Ouch again. I haven't used NFS since a decade. I will have to learn again
how to set it up.

(As a side note i wonder whether zisofs can compress any gain out of MPEG.)


> Either disabling zisofs or removing any of
> hardlinks/xattr/md5 makes the operation succeed (or -for_backup,
> but "-acl on" can be removed and the error is still triggered)

That's a peculiar observation. "hardlinks/xattr/md5" trigger the production
of AAIP records. But "-acl" does this too.

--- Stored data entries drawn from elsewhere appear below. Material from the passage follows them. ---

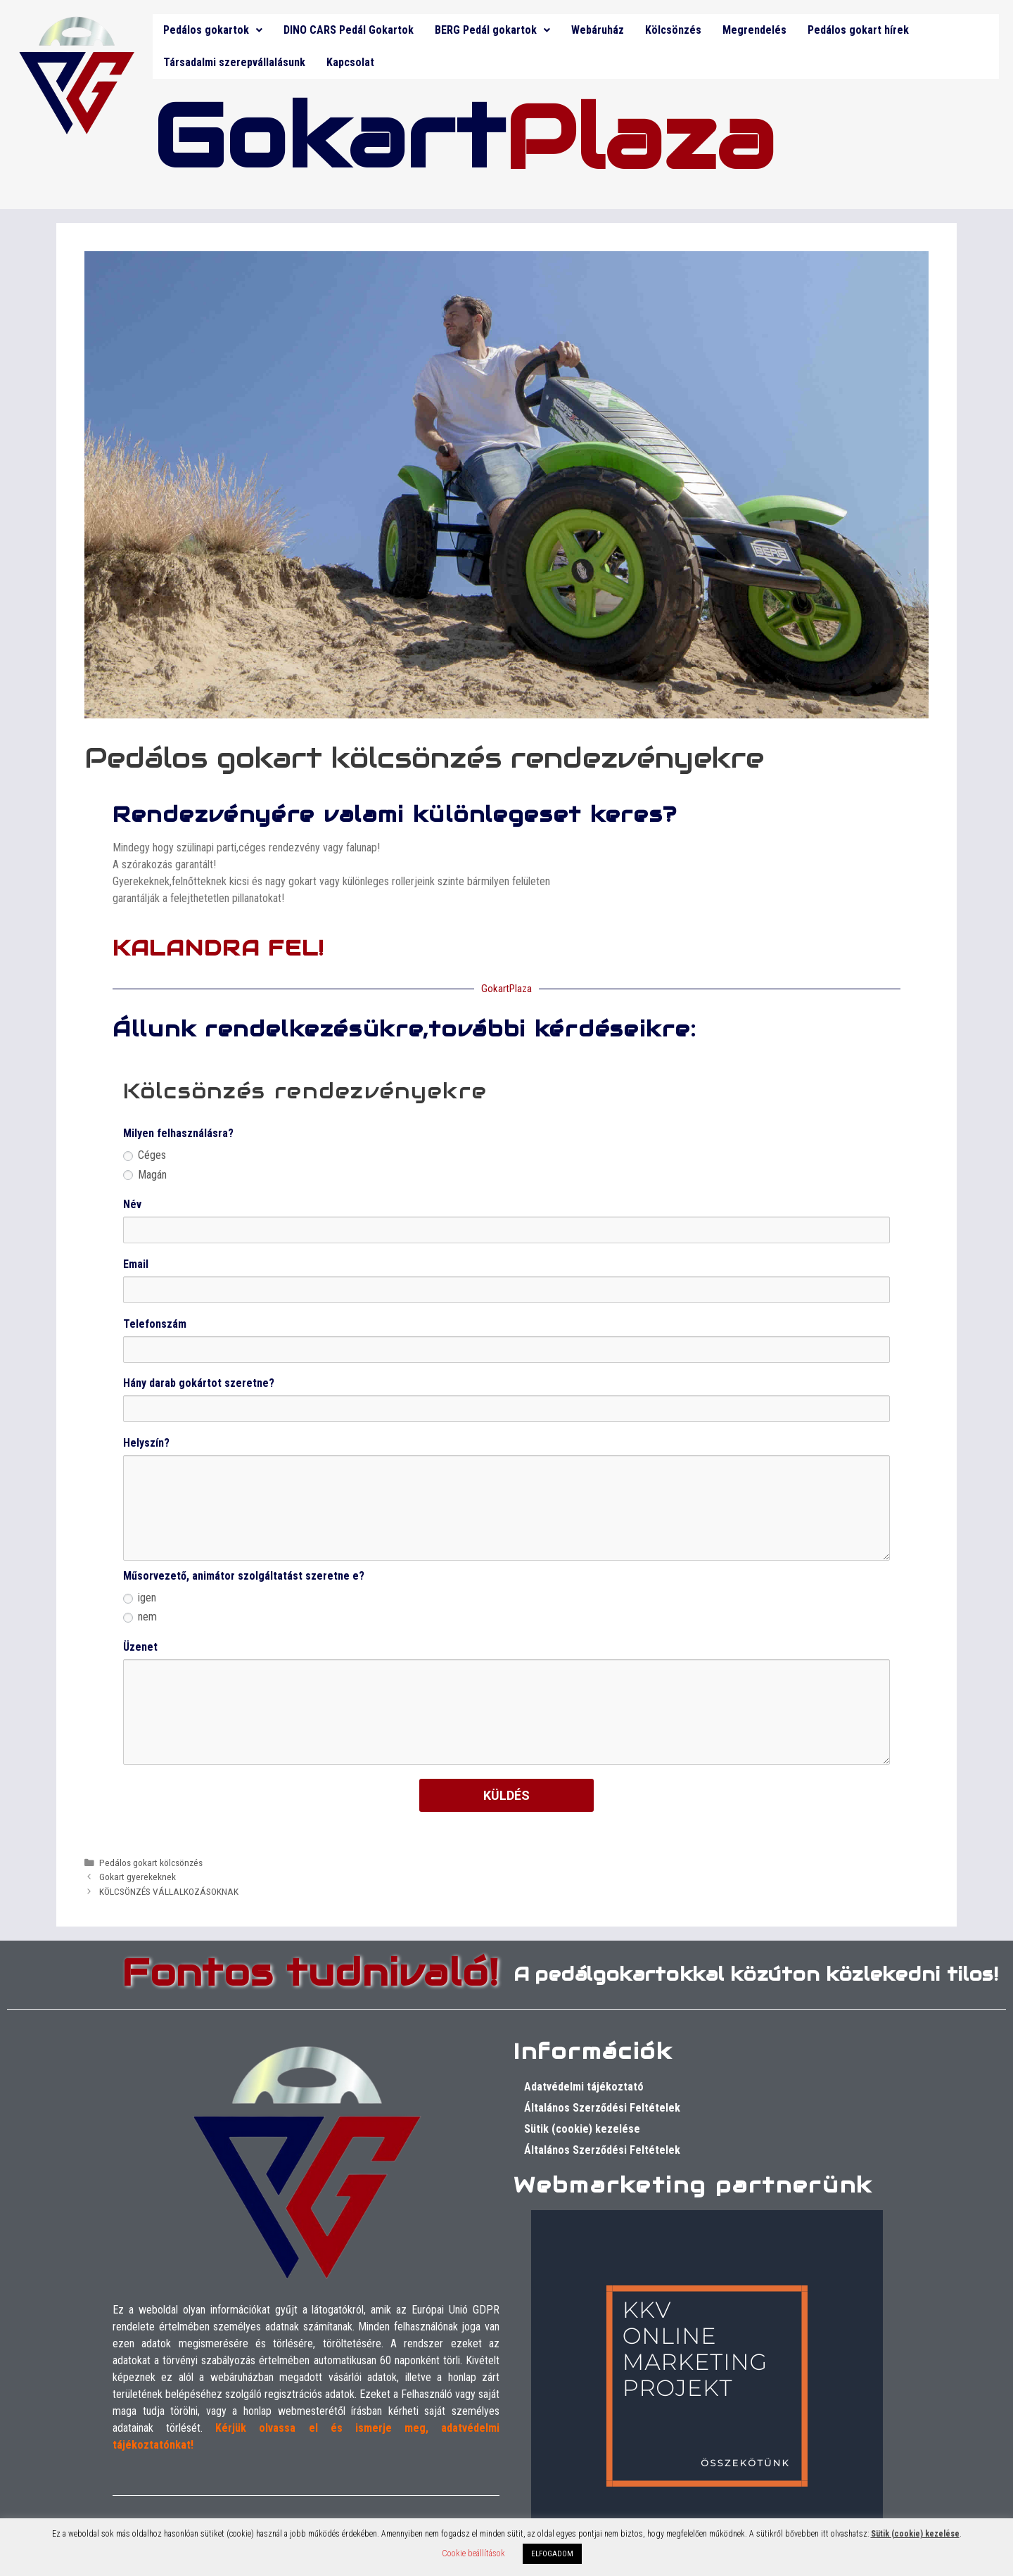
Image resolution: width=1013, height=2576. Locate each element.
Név (132, 1204)
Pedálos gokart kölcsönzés (151, 1862)
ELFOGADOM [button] (552, 2553)
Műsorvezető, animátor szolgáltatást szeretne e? (243, 1575)
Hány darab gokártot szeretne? (198, 1383)
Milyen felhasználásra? (178, 1133)
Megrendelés (754, 30)
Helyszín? (146, 1442)
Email (135, 1264)
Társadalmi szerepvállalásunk (234, 62)
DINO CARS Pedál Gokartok (348, 30)
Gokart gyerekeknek (137, 1876)
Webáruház (597, 30)
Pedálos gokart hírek (858, 30)
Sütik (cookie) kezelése (582, 2129)
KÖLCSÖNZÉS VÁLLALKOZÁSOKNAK (168, 1891)
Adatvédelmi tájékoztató (584, 2086)
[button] (213, 30)
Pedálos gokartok (212, 30)
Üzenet (140, 1647)
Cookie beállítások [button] (473, 2553)
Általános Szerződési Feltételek (602, 2107)
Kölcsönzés (673, 30)
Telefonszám (154, 1324)
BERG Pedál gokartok (492, 30)
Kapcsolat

> * As far as I can tell, the directory contains neither hardlinks, xattrs
> nor ACLs.

This kills the theory that "-acl" had nothing to work on, but that the
others had some work.

What do you get if you replace the final -commit command by

  -find / -has_xattr -exec get_any_xattr -- -rollback

This should list the files which will get AAIP records attached for
hardlink detection. Like
  ...
  # file: n
  isofs.di="\002\010\003\0036\020\214"
  ...

"isofs.di" records device and inode number of the file in the original
filesystem.

Most AAIP info gets attached only when the ISO is written.
Is the written ISO loadable by xorriso and if so, does it tell something
about the files when you do:

  xorriso -xattr any -indev foo3.iso -find / -has_xattr -exec get_any_xattr --

I see with my single file test:

  # file: .
  isofs.st="1612082097"
  isofs.nt="\001\001\001\377"
  
isofs.ca="\004\000\000\000\040\004\000\000\000u\004\000\000\000\003\001\020MD5"

  # file: n
  isofs.di="\002\010\003\0036\020\214"
  isofs.cx="\000\000\000\001"

The meaning of "isofs." attributes is documented in
  
https://dev.lovelyhq.com/libburnia/libisofs/raw/branch/master/doc/susp_aaip_isofs_names.txt
".st" is a timestamp before image composition. ".nt" records the name
truncation length (here: 255). ".ca" tells where the checksum list is.
".cx" tells the index in the checksum list.


> I can provide the produced .iso file if needed.

This might be of help. Send it directly to  scdbackup@gmx.net .

It would be nice if it was smaller than 119 MB.
Do you need all 101 files to reproduce the failure ?
Do the files have to be large MPEGs (or do small dummy files suffice) ?


Well, it is time for breakfast and then i'll try to find out more about
the warning message and the ways how to provoke it.